Sprintly Performance Update

This was originally posted on the blog about how we spent the last few months helping the Sprintly team land a massive performance refactor.

Last week we helped Sprintly launch a dramatic increase in front end performance. We are built on Backbone.js and, over time, our rendering times have slowed down. Luckily, using some of the great tools in the latest versions of Chrome and a few additional tools for instrumenting how the Sprintly frontend was performing, fixing it was dramatically easier than it would have been just a few months ago.

Analyzing the Refactor

After some initial testing of rendering times and analyzing performance data gathered with Caliper, we determined that the best way to get out from underneath lethargic performance with large item-sets was to rethink how item cards were being rendered throughout the app, with a focus on item columns. Item columns are containers for groups of item cards (stories, tasks, items and defects) and show up on the dashboard and items pages.

Item column views do a lot of heavy lifting in Sprintly, and since they were initially developed a myriad of features have been added, subtracted, balanced and adjusted, leading to optimizations for some scenarios but not others. We sped up item columns primarily by optimizing how columns rendered and cached the individual cards that go into them–rather than re-rendering column contents when changes happen, cards are inserted, removed and re-rendered individually, leading to better overall performance everywhere item columns are in play.

Better Tooling

The new Flame Chart view for CPU profiling made it easy to spot areas in our app that needed a dose of micro-optimizations. Given that many of the performance enhancements focused on customers with the most items, relatively small improvements can have a big impact on the most intensive parts of the rendering stack: smooth scrolling / lazy-loading, resorting and switching between the dashboard and the items view.

The notion of JavaScript and browser rendering “frame budget” was a focus of the performance refactoring and much of the speed improvements came from recognizing when the Backbone application was attempting to do too much during a given frame. Actions that trigger rendering/repainting, requesting data from local cache or from the API or binding events to the DOM are common culprits when trying to improve framerate.

By using the timelines panel in the Chrome developer tools we were able to identify where bottlenecks were forming, and were able to move many rendering actions to be asynchronous, either by delaying them with a set timeout or using requestAnimationFrame.

A big shout-out to Addy Osmani and his spectacularly titled blog post Taming The Unicorn: Easing JavaScript Memory Profiling In Chrome DevTools, which provided an excellent set of sign posts for wandering through the jungle of JavaScript heap dumps and CPU profiles.

It’s worth noting that while we were primarily measuring in the latest version of Chrome, there are good alternatives in the Firefox devtools, which we were consulting from time to time to make sure gains in one browser weren't causing regressions in another.

Performance Monitoring and Measurement

We were able to consistently and accurate measure performance characteristics, which greatly influenced how we went about re-writing how item columns and item cards were being rendered to address these framerate, load time and rendering concerns.

Here are some of the results that were measured using Caliper from before and and after the performance release:

Before the performance refactor:

After the performance refactor:

Following the performance release, average rendering time was decreased on average of 30%, with an 11% decrease in 90th percentile rendering time and a 6% decrease on the median response.

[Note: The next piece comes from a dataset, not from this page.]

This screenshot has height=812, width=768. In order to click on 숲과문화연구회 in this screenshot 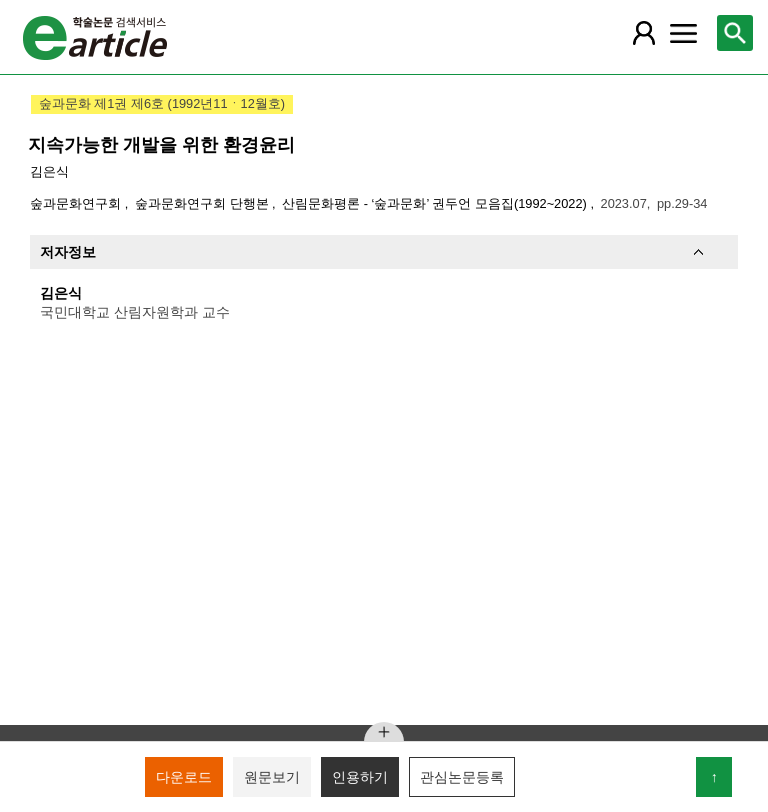 , I will do `click(77, 203)`.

We’re going to continue measuring and quantifying frontend performance—and still have more speed improvements in the works.

We’ve noticed palpable difference in performance and have been hearing the same from some of our customers already. Rob Munro, CEO and Scotch Aficionado of Idibon, told us “We stress-tested over the last couple of days a few times with multiple people searching/browsing/editing all at once. It went really smoothly – thanks for the great product updates!!”

Let us know if it feels good for you too.

Thanks so much to Sprintly, our pals in Portland who let us help them chase down these performance improvements and were patient enough to let us refactor ~15k LOC.